Sunday, January 20, 2008
I found a recipe on Smitten Kitchen the other day that I absolutely had to try -- Margarita Cookies -- but I didn't have all the ingredients to make them (don't worry, that post is next). However, Smitten Kitchen mentioned that she modified the Dorie Greenspan Lemon Sable recipe to get her recipe, and I had all the stuff to make the Lemon Sables -- so I decided to make a batch of them so that when I made the Margarita Cookies after the grocery shopping, we could do side-by-side taste tests.
I have to say, I'm not a huge fan of shortbread/sable style cookies. It's not that I dislike them, but they just don't do that much for me. Chris assures me these are very good cookies, rich and buttery as sables should be and they taste fine... just not that exciting.

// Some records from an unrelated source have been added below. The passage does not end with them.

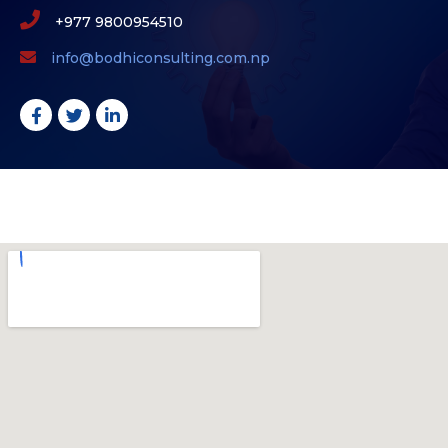
+977 9800954510
info@bodhiconsulting.com.np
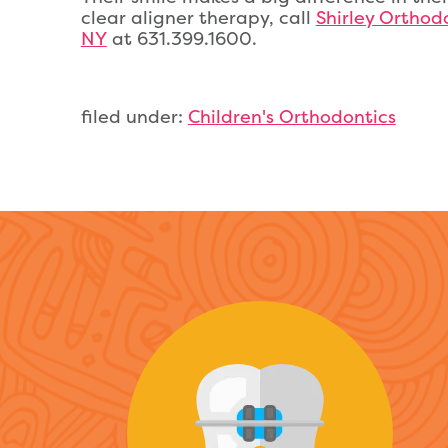
clear aligner therapy, call
Shirley Orthodo
NY
at 631.399.1600.
filed under:
Children's Orthodontics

Dorie says that you can zest one lemon, or a lemon and a half for these cookies. I only did one lemon, but I think I should have done two since the lemon flavor is very, very subtle.

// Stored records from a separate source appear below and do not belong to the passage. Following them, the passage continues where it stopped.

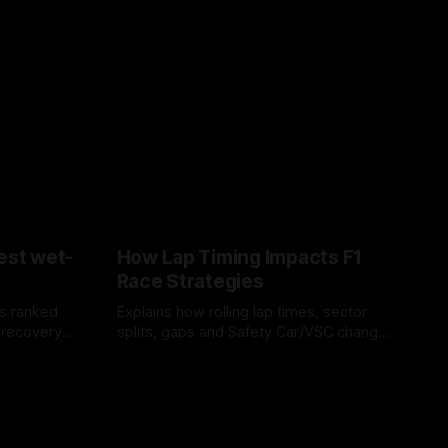
est wet-
How Lap Timing Impacts F1
Race Strategies
s ranked
Explains how rolling lap times, sector
 recovery
splits, gaps and Safety Car/VSC change
pit windows, undercuts/overcuts and
05 Aug 2026
tire calls.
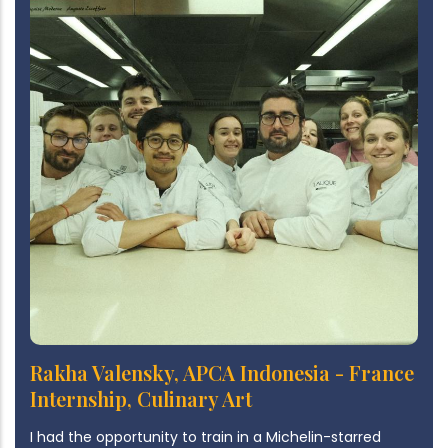
Rakha Valensky, APCA Indonesia - France
Internship, Culinary Art
I had the opportunity to train in a Michelin-starred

2 sticks unsalted butter at room temp
1/2 cup sugar
zest of one or two lemons
1/4 cups confectioner's sugar, sifted
1/2 tsp salt, preferably fine sea salt
2 large egg yolks at room temp
2 cups all-purpose flour
Decorating (coarse) sugar
Working with a stand mixer, preferably fitted with a paddle attachment, or with a hand mixer in a large bowl, beat the butter at medium speed until smooth and very creamy. Add the sugars and salt and beat until well blended, about 1 minute. The mixture should be smooth and velvety, not fluffy and airy. Reduce the mixer speed to low and beat in the egg yolks and zest, again beating until the mixture is homogeneous.
Turn off the mixer. Pour in the flour and pulse the mixer on low a few times, finally mixing on low just until the flour disappears. Be careful not to overmix the dough, working it as little as possible. The dough will not come together to form a ball, and you don't want it to. Pinch it and it should feel like Play-Doh.
Scrape the dough out onto a smooth work surface, gather it into a ball and divide it in half. Shape each piece into a smooth log about 9 inches long; it's easiest to work on a piece of plastic wrap and use the plastic to help form the log. Wrap the logs well and refrigerate them for at least 3 hours, preferably longer. (The dough can be kept in the fridge for up to 3 days or frozen for up to 2 months.)
To Bake: Preheat the oven to 350. Line two baking sheets with parchment or silicone mats.
Remove a log of dough from the fridge, unwrap it and place it on a piece of parchment or wax paper. Whisk an egg yolk until it is smooth and brush some of the yolk over the the sides of the dough -- this is the glue -- then sprinkle the entire surface of the log with decorating sugar.
Trim the ends of the roll if they're ragged, and slice the log into 1/3-inch thick cookies (you can make them as thick as 1/2-inch thick, or as then, but no thinner than -- 1/4 inch.) Place the rounds on the baking sheets, leaving an inch of space between them.
Bake one sheet at time for 17 to 20 minutes, rotating the baking sheet at the midway point. When properly baked, the cookies will be light brown on the bottom, lightly golden brown around the edges and pale on top; they may feel tender when you touch the top gently, and that's fine. Remove from the oven and let the cookies rest a minute or two before gently lifting them onto a rack with a wide metal spatula to cool to room temp.